Physical characteristics
- Mouth: North Fork Maquoketa River
- • coordinates: 42°09′01″N 90°40′04″W﻿ / ﻿42.15036°N 90.66779°W
- Length: 18.09 miles (29.11 km)
- Basin size: 47.8 square miles (124 km^{2})

Basin features
- Progression: North Fork Maquoketa→ Maquoketa→ Mississippi→ Gulf of Mexico
- Cities: La Motte, Iowa

= Farmers Creek (Iowa) =

River in Jackson County, Iowa, United States

Farmers Creek is a stream in Jackson County, Iowa, a tributary of the North Fork Maquoketa River. The creek passes through the city of La Motte.

== Hydrology ==
Farmers Creek is 18.09 mi long, and its watershed is 47.8 sqmi in area. The creek has a steep topography, increasing erosion along the stream. It is a part of the Maquoketa River Watershed.

== History ==
Farmers Creek suffered from fish kills in 1997 and 1998. The 1997 event killed 133,000 fish while the 1998 event killed 4,264. The creek was placed onto Iowa's list of Impaired Waters in 2002. In 2005, the Jackson County Soil and Water Conservation District launched a five-year watershed project.

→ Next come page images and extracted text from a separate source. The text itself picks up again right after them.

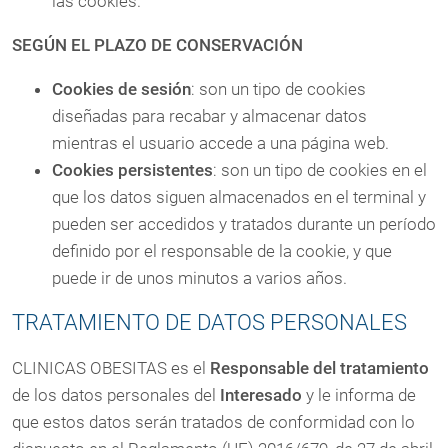
las cookies.
SEGÚN EL PLAZO DE CONSERVACIÓN
Cookies de sesión
: son un tipo de cookies
diseñadas para recabar y almacenar datos
mientras el usuario accede a una página web.
Cookies persistentes
: son un tipo de cookies en el
que los datos siguen almacenados en el terminal y
pueden ser accedidos y tratados durante un período
definido por el responsable de la cookie, y que
puede ir de unos minutos a varios años.
TRATAMIENTO DE DATOS PERSONALES
CLINICAS OBESITAS es el
Responsable del tratamiento
de los datos personales del
Interesado
y le informa de
que estos datos serán tratados de conformidad con lo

With cooperation from farmers and landowners, protective measures for the stream were installed.

In 2008, the Environmental Protection Agency designated it for A1 primary contact recreation use and BWW2 warmwater aquatic life.

Farmers Creek was delisted from the list of Impaired Waters in 2022 through the improvement of its biological integrity.